Ele toma gosto pela coisa e adquire ares de chefe popular, às vezes quase messiânico/populista. Eis algumas de suas palavras de ordem: "O governo considera a cultura um subproduto", "a classe política não é confiável", "sou privilegiado, podia estar em casa assistindo vocês fazerem, mas quero colocar todo meu prestígio, me jogar de cabeça nisso", "quero sentar frente a frente com o pessoal do jabá, ouvir eles dizerem na minha cara que não pagam jabá", enfim "talvez esta seja a grande missão da minha vida".
Mas Ivan acaba por expor também sua própria classe, comumente associada a fama, glamour, riqueza e futilidade: "Precisamos discutir a céu aberto, para que a comunidade saiba que viver de música não é tão fácil assim. A comunidade não sabe nada sobre jabá, sobre direitos autorais, sobre pirataria".

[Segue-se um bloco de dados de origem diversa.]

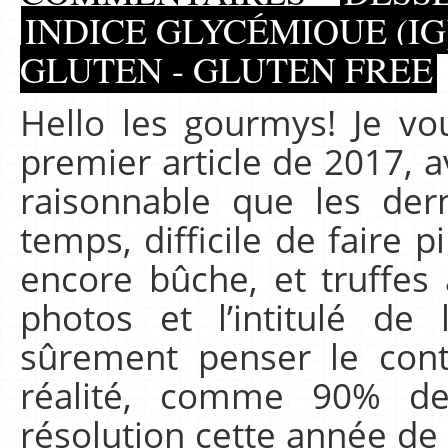
INDICE GLYCÉMIQUE (IG
GLUTEN - GLUTEN FREE
Hello les gourmys! Je v
premier article de 2017, 
raisonnable que les de
temps, difficile de faire 
encore bûche, et truffes
photos et l’intitulé de 
sûrement penser le cont
réalité, comme 90% des 
résolution cette année de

Adiante, se refere à desunião de seus pares: "Às vezes um tenta chutar o balde, mas outros dois dão para trás, com a desculpa de que "ah, eu estava lá tocando bem no rádio, ia me prejudicar" ". Como Ivan bem sabe, os que tocam bem no rádio por enquanto continuam guardados em casa contando o vil metal.
Hime, parceiro histórico do politizado Chico Buarque, admite que a classe se inspira no burburinho propagado a partir da fauna cinematográfica e da polêmica proposta de criação da Agência Nacional do Cinema e do Audiovisual (Ancinav).
Sublinha discurso propositivo, mas também independente. "Os músicos são sempre acusados de não se mobilizarem, esta é uma oportunidade histórica dada pela presença de Gil no governo" mas também, "se for o caso de criar uma agência lá na frente, que seja de preferência independente do governo; quem vai criar políticas somos nós, é a classe musical".
Cristina Saraiva toca no mesmo assunto: "Quando rolou a história da Ancinav, me perguntei por que a gente também não tem uma agência. O cinema está organizado, na música não temos política nenhuma. Precisamos dar finalmente uma mostra de maturidade política, que vai depender da nossa capacidade de construção coletiva".
E ela completa, ecoando o medo e a desconfiança subjacentes em muitos dos discursos: "O mais importante é que a gente se organize, se estamos organizados e unidos não há como o governo passar rasteira".